BIのROIは高められるか
BIを全社利用するために「セルフサービスBI」に足りないもの
特定部門にしか使われなかったBIツールの全社利用を促進するために、BIベンダーは「セルフサービスBI」を主張している。しかし真の全社利用を実現するにはまだ幾つかの課題がある。
2009年に米調査会社のGartnerが開催したビジネスインテリジェンス(BI)に関するカンファレンスで、幅広いユーザーが情報を探索し、独自のダッシュボードやリポートを作成できる新タイプのデータ発見ツールが話題を呼んだ。今では「セルフサービスBI」と呼ばれることが多いこのアプローチは、BIの投資対効果(ROI)を最大限に高める鍵になる可能性がある。しかし、その実現のためには、専門家によるおぜん立てが不可欠だ。

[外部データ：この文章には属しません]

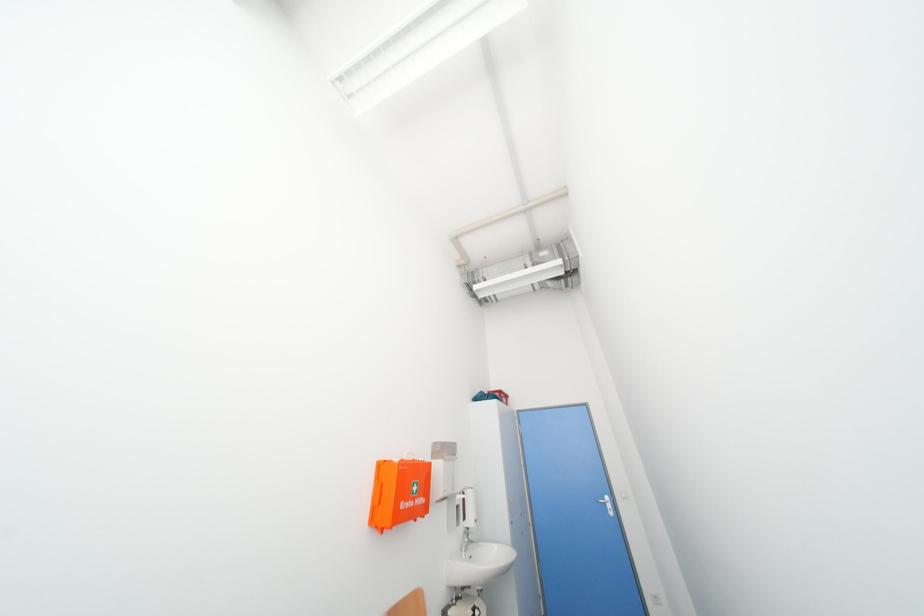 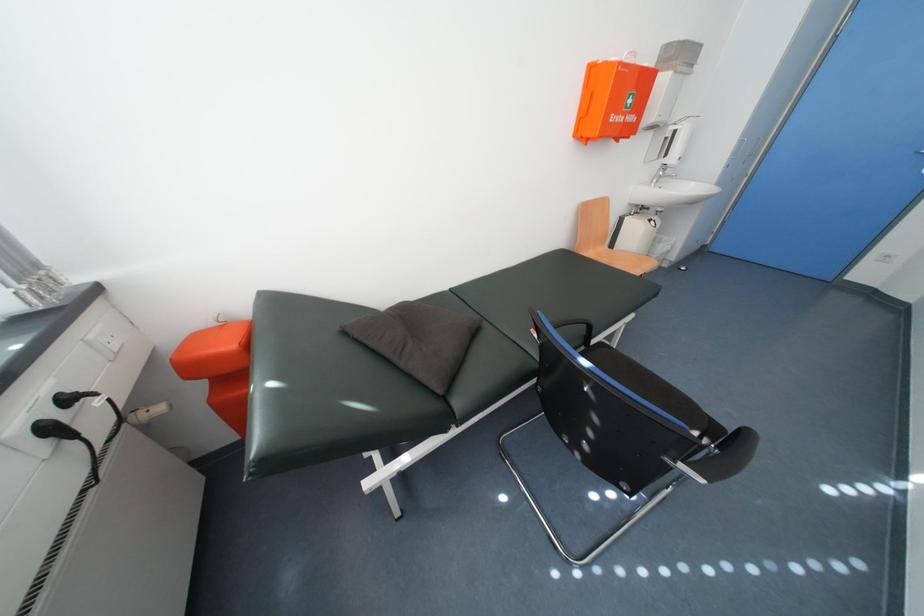 The first image is from the beginning of the video and the second image is from the end. How did the camera likely rotate when shooting the video?

The camera rotated toward left-down.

カナダのRBC Capital Markets傘下の投資会社であるRBC Wealth Management USAの例を見てみよう。従業員数6000人の同社では、米Tableau SoftwareのWebベースのデータアナリティクスツール「Tableau Server」を導入して以来、BI担当者チームに依頼する従業員が40人から450人に増えている。Tableau Serverは、BIツールの専門家でなくても、また、複雑なデータクエリを覚えなくても利用できる。従業員が欲しいデータを要求すると、Webリンクが提供され、そこにアクセスしてカスタムリポートを作成したり、データを操作して、ドリルダウン機能を持つ独自のチャートやダッシュボードを作成したりできる仕組みだ。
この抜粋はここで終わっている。